Plastic Solar Cells For Electronic Devices
Currently silicon-based solar cells are flooding the market. Industry pundits can foresee a hopeful future for low-cost, flexible solar cells. If we can make solar devices other than silicon based materials then they can be used for all sorts of applications beyond just the traditional solar panels on house rooftops. It will be great if we can have solar cells for portable electronic devices too.
Luping Yu, Professor in Chemistry, and Yongye Liang, a Ph.D. student, both at the University of Chicago, and five co-authors are working to develop a new semiconducting material called PTB1, which converts sunlight into electricity. The University accredited the patent rights to the technology to Solarmer last September. The license covers numerous polymers under development in Yu’s laboratory, confirmed by Matthew Martin. He is a project manager at UChicagoTech, the University’s Office of Technology and Intellectual Property. A patent is pending.
Solarmer Energy Inc. is spreading its wings in this direction. They are willing to incorporate technology invented at the University of Chicago. The commercial-grade prototype will be completed at the end of this year. It will be of eight square inches (50 square centimeters) and lifetime of three years. This plastic solar device will have the efficiency of eight percent. This eight percent efficiency will give an edge to the Solarmer Energy Inc. over its competitors. Dina Lozofsky, vice president of IP development and strategic alliances at Solarmer states, “Everyone in the industry is in the 5 percent to 6 percent range.”

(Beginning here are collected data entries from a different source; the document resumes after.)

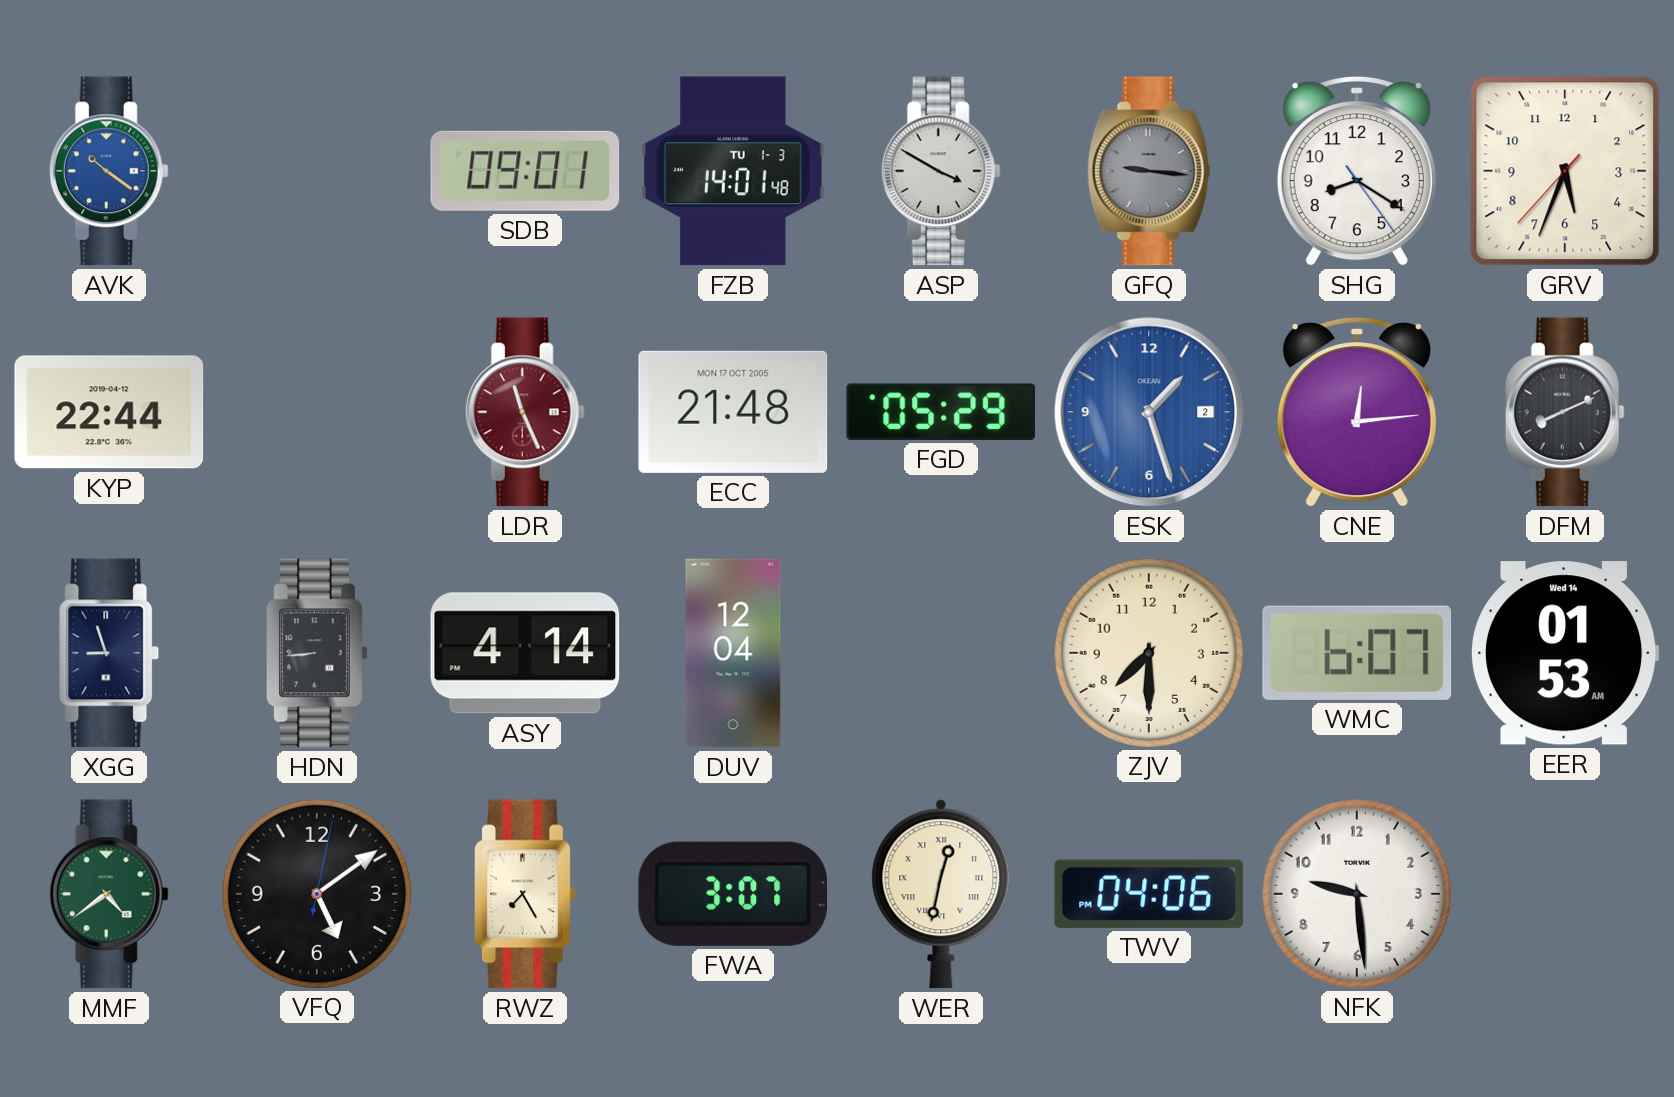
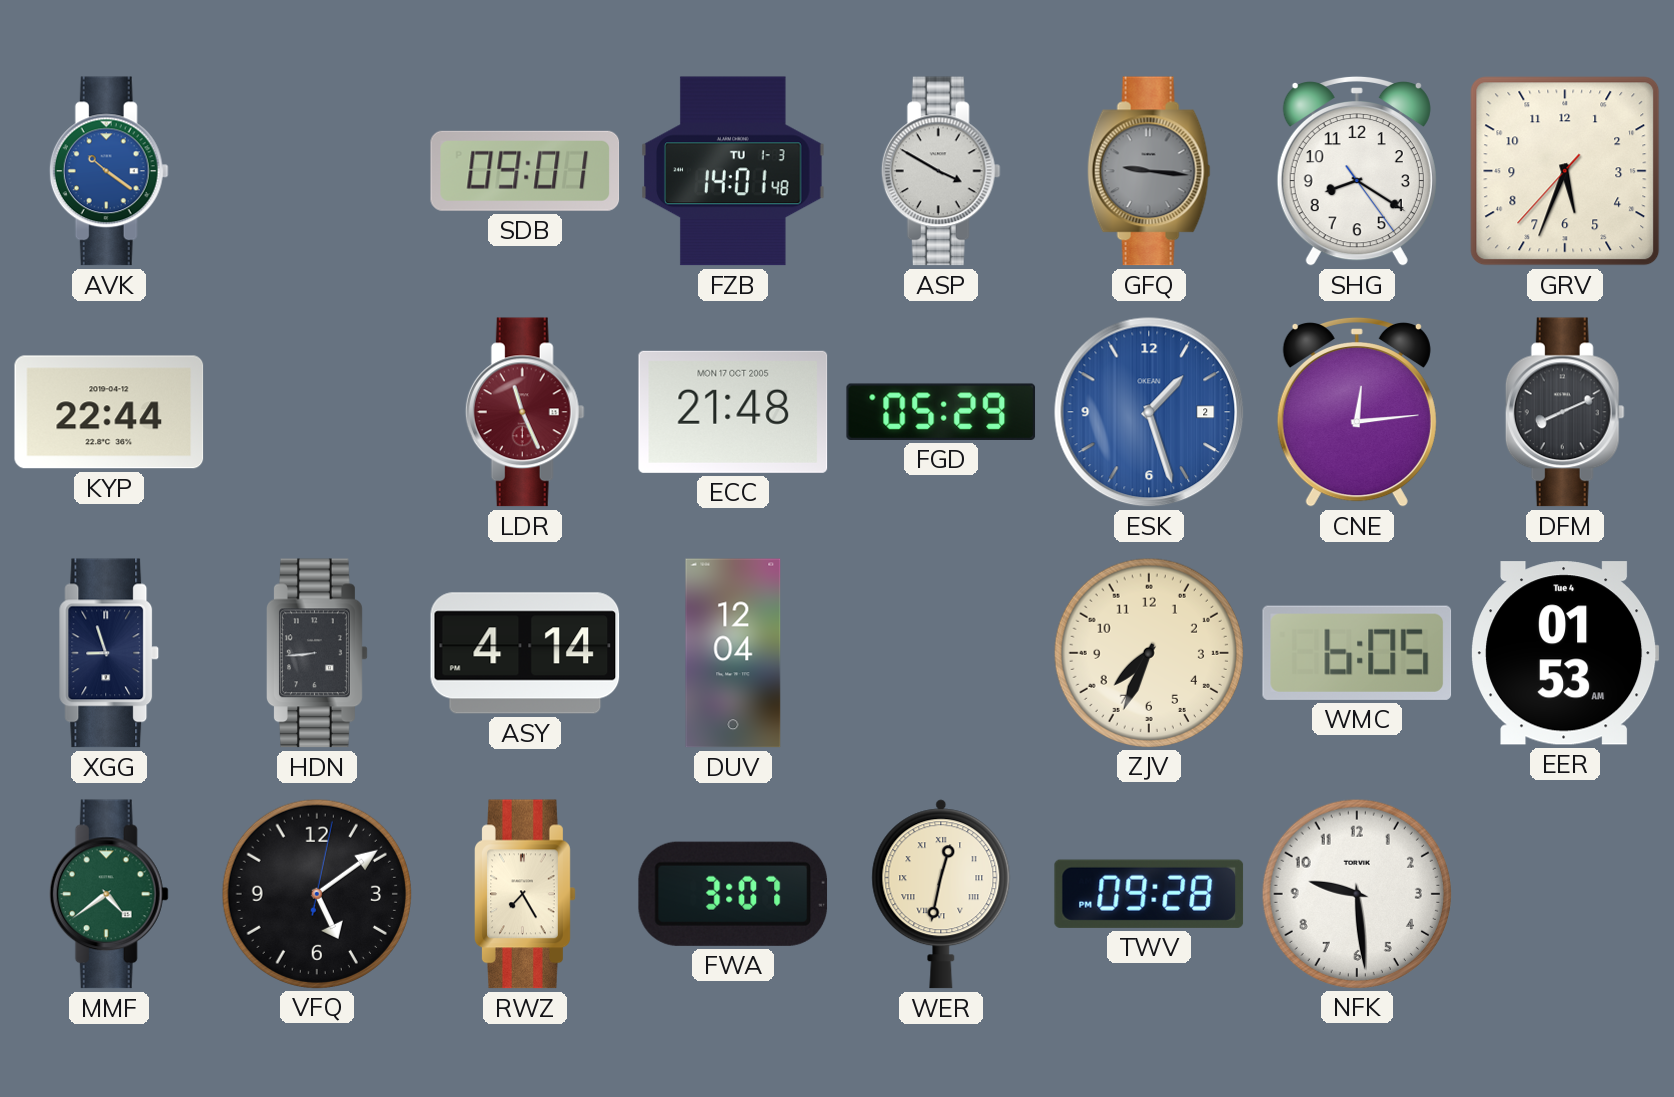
ZJV: 7:30 -> 7:34
WMC: 6:07 -> 6:05
EER date: Wed 14 -> Tue 4
TWV: 04:06 -> 09:28
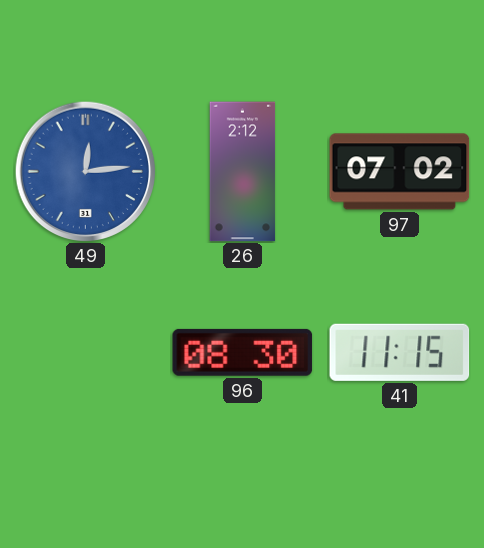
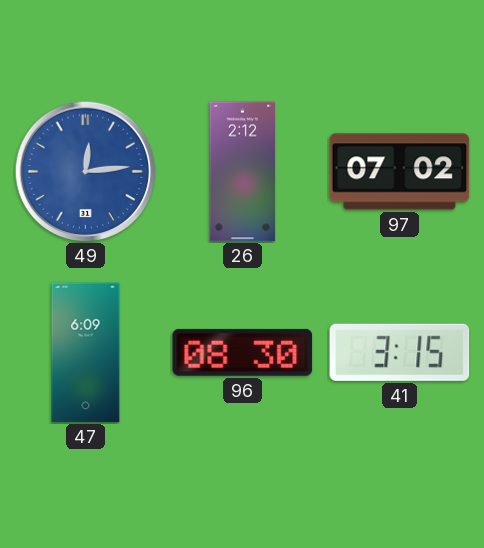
47: none -> 6:09
41: 11:15 -> 3:15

Engineering expertise of Solarmer’s device with Yu and Liang’s semiconducting material, push the material’s efficiency even higher. Solarmer is based in El Monte, Calif., and was founded in 2006. They come forth to commercialize the technology developed in Professor Yang Yang’s laboratory at the University of California, Los Angeles. The company is developing flexible, translucent plastic solar cells that generate low-cost, clean energy from the sun.
The active layer of PTB1 is around 100 nanometers in thickness and the width is nearly 1,000 atoms. If we want to produce a small amount of the PTB1 material it will take considerable amount of time, and the whole procedure will be multi-step process. But still the biggest advantage of this technology lies in its simplicity. Several products are being synthesized in other laboratories in the USA but the competitive advantage lies in the steps of production too. Other devices need far more extensive engineering work for commercial viability. “We think that our system has potential,” Yu said. “The best system so far reported is 6.5 percent, but that’s not a single device. That’s two devices.”